Me encantaría poder decir, cada día, que Jesús vino a mí y que yo lo supe verSiempre le pido a Jesús que venga Él a mí porque yo no sé ir hasta Él. Quiero que irrumpa en mi vida. Que se haga el encontradizo. Jesús siempre viene primero. Eso lo he aprendido en mi vida. Y mi misión es intentar cumplir, allí donde me toca, la voluntad de Dios.
Quiero cumplir mi misión pequeña o grande con amor. Allí llegará el Señor y cambiará mi corazón una y otra vez. Siempre me preguntó si sabré reconocerlo. Pero pienso que habrá algo en mi corazón que me dirá que es Él. Me hará saltar y reconocer su rostro.
Le doy gracias a Dios por todos los encuentros con Él en mi vida que me han dado tanta fuerza. Siempre anhelo volver a encontrármelo de frente. Acepto sus silencios tantas veces. Pero sé que me habla muchas otras.
Lo espero. Lo busco. Lo deseo. Intento estar en mi lugar cumpliendo y tanteando lo que Dios quiere. Y allí viene Jesús, eso seguro. Viene a mí.
Me encantaría poder decir, cada día, que Jesús vino a mí y que yo lo supe ver. Es verdad que lo puedo decir de momentos guardados dentro de mi alma. Son momentos que me dan luz. Pero también tengo silencios y ausencias. Y anhelo volver a estar con Él.
A veces me pasa lo que describe el padre José Kentenich: “¡Qué fríos podemos ser en nuestro trato con Dios! ¡Cuán poca ternura y apertura! ¿Por qué somos así? Porque es, ante todo en nosotros mismos, en quien confiamos. Porque en nuestros esfuerzos por perseverar en el camino a la santidad y vivir la santidad, hemos acentuado demasiado el ‘yo’. Por supuesto, siempre hemos hablado del auxilio de la gracia y de amar a Dios como nuestro sumo bien.

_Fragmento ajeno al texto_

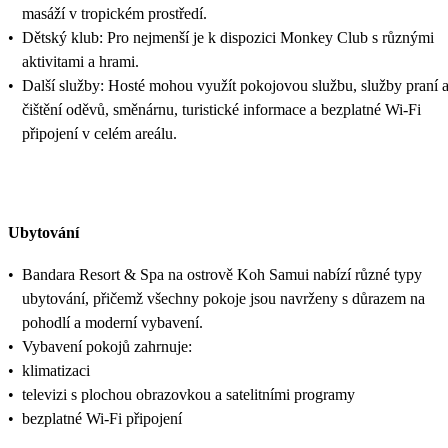
masáží v tropickém prostředí.
•
Dětský klub: Pro nejmenší je k dispozici Monkey Club s různými
aktivitami a hrami. ​
•
Další služby: Hosté mohou využít pokojovou službu, služby praní 
čištění oděvů, směnárnu, turistické informace a bezplatné Wi-Fi
připojení v celém areálu.
Ubytování
•
Bandara Resort & Spa na ostrově Koh Samui nabízí různé typy
ubytování, přičemž všechny pokoje jsou navrženy s důrazem na
pohodlí a moderní vybavení.
•
Vybavení pokojů zahrnuje:
•
klimatizaci
•
televizi s plochou obrazovkou a satelitními programy
•
bezplatné Wi-Fi připojení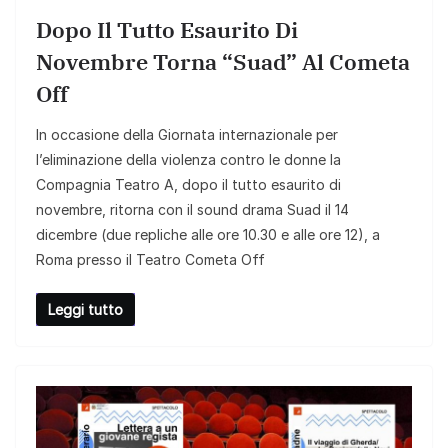
Dopo Il Tutto Esaurito Di
Novembre Torna “Suad” Al Cometa
Off
In occasione della Giornata internazionale per
l’eliminazione della violenza contro le donne la
Compagnia Teatro A, dopo il tutto esaurito di
novembre, ritorna con il sound drama Suad il 14
dicembre (due repliche alle ore 10.30 e alle ore 12), a
Roma presso il Teatro Cometa Off
Leggi tutto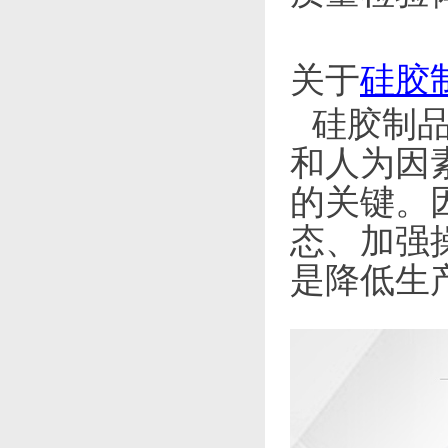
关于
硅胶
硅胶制品
和人为因
的关键。
态、加强
是降低生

Pero ahora sabemos que sólo por la senda de la fe, de las virtudes, no llegaremos muy lejos”[1].
Acentúo el yo. Pienso que yo puedo. No espero que venga a mi vida. No cuento con Él sino con mis fuerzas. Como si todo dependiera de mí. Necesito que su Espíritu venga a mí una y otra vez. Necesito ese encuentro repetido en mi vida.
No quiero vivir centrado en mí mismo. Quiero ser testigo de alguien mayor que yo. Ser testigo con mi amor, con mi entrega. Testigo de alguien que le da sentido a todo lo que hago. No soy yo. Es Él en mí. Y no quiero que los halagos me hagan olvidar a quién pertenezco. De quién soy por entero.
Quiero descubrir a Jesús en mi vida, ser capaz de hablar de Él. Anunciar al mundo cómo me ha cambiado la mirada y la vida. Él siempre rompe mis esquemas. Siempre me desborda. Siempre viene a mí, en medio de mi vida.